'Neyle suçlandığımı öğrenmem epey zaman aldı'

Serdar Kuzuloğlu, Ayşe Arman'ın sorularını yanıtladı.

Google Haberlere Abone ol
'Neyle suçlandığımı öğrenmem epey zaman aldı'

Geçtiğimiz hafta FETÖ soruşturması kapsamında gözaltına alınan ve aynı gün serbest bırakılan Serdar Kuzuloğlu, yaşadıklarını Hürriyet'ten Ayşe Arman'a anlattı.



Ayşe ARMAN / HÜRRİYET



Neyle suçlandığımı öğrenmem epey zaman aldı



- Geçmiş olsun Serdar... Başına gelen nedir?

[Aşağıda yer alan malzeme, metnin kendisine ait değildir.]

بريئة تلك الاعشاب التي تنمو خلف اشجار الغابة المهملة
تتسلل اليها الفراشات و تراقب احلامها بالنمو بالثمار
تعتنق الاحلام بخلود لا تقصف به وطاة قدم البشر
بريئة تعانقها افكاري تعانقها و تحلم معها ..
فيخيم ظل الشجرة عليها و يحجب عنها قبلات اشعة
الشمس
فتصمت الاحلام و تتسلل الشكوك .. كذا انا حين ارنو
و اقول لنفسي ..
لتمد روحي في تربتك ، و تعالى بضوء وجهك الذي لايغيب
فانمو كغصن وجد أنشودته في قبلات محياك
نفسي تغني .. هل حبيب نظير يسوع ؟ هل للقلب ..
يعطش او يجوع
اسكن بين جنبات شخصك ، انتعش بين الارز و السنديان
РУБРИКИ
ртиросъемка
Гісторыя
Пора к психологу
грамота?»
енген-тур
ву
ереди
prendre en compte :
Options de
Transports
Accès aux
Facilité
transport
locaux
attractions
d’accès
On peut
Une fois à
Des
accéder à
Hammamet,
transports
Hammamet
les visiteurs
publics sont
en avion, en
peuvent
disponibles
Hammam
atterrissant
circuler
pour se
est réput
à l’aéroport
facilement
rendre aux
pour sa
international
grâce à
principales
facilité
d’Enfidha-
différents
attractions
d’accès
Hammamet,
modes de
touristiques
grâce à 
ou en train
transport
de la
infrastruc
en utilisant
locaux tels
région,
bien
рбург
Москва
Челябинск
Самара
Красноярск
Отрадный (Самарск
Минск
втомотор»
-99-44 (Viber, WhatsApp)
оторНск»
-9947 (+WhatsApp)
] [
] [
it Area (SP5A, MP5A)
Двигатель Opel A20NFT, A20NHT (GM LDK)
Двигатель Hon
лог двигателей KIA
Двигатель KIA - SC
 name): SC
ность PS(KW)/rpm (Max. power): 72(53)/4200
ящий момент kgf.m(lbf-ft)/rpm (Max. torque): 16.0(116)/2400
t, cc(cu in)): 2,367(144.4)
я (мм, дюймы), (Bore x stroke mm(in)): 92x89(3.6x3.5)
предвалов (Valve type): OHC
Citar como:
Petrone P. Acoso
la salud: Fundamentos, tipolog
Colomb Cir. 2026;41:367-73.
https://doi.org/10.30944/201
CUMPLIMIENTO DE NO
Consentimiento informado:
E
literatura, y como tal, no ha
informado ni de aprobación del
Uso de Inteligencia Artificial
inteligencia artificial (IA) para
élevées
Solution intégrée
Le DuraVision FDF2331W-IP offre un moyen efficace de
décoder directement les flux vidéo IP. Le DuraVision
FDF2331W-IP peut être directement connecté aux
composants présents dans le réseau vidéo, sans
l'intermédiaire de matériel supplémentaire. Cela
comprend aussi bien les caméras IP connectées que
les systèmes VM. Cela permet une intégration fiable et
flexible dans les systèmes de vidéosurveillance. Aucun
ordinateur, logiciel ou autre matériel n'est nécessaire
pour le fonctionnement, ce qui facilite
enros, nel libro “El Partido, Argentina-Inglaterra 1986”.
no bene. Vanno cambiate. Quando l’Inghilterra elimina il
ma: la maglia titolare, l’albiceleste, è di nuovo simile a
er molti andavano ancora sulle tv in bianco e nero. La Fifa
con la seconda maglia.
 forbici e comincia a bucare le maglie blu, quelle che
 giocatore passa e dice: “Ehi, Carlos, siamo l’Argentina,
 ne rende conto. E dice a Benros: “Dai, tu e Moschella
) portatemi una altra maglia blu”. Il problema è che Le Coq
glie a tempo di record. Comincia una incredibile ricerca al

Nasıl açıklıyorsun?

Bir şey itiraf edeyim mi? Ben de hâlâ bu soruyu kendime soruyorum. İnan başıma geleni tarif etmek kolay değil. Gazeteci kimliğimle bakınca, yaşadıklarım eşsiz gözlemlerle bezeli, dopdolu. Yine de sık sık “Ya eksik olsaydı!” diyorum.



- İyi de nasıl bir suç isnadıyla gözaltına alındın?

Bu sorunun cevabını verebilmeyi, hatta haykırmayı çok isterdim! Ne yazık ki yürütülen soruşturmada gizlilik kararı var. Dolayısıyla bunu açıklayamıyorum. Benim bile neyle suçlandığımı öğrenmem epey zaman aldı. Ama çoğu kişinin duyduğunda gülümseyeceğine adım gibi eminim!



- Nasıl oldu her şey, bir en başından anlatsana...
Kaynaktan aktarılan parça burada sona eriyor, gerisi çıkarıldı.